Available data below:
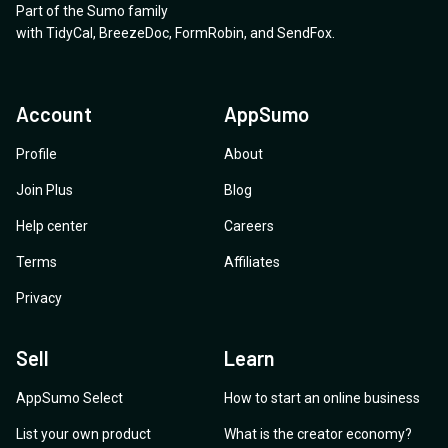
Part of the Sumo family
with
TidyCal
,
BreezeDoc
,
FormRobin
,
and
SendFox
.
Account
AppSumo
Profile
About
Join Plus
Blog
Help center
Careers
Terms
Affiliates
Privacy
Sell
Learn
AppSumo Select
How to start an online business
List your own product
What is the creator economy?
End of Available data.
What this task involves
Your response must consist of the material above, reproduced word for word, with the images omitted.

Task response
Part of the Sumo family
with
TidyCal
,
BreezeDoc
,
FormRobin
,
and
SendFox
.
Account
AppSumo
Profile
About
Join Plus
Blog
Help center
Careers
Terms
Affiliates
Privacy
Sell
Learn
AppSumo Select
How to start an online business
List your own product
What is the creator economy?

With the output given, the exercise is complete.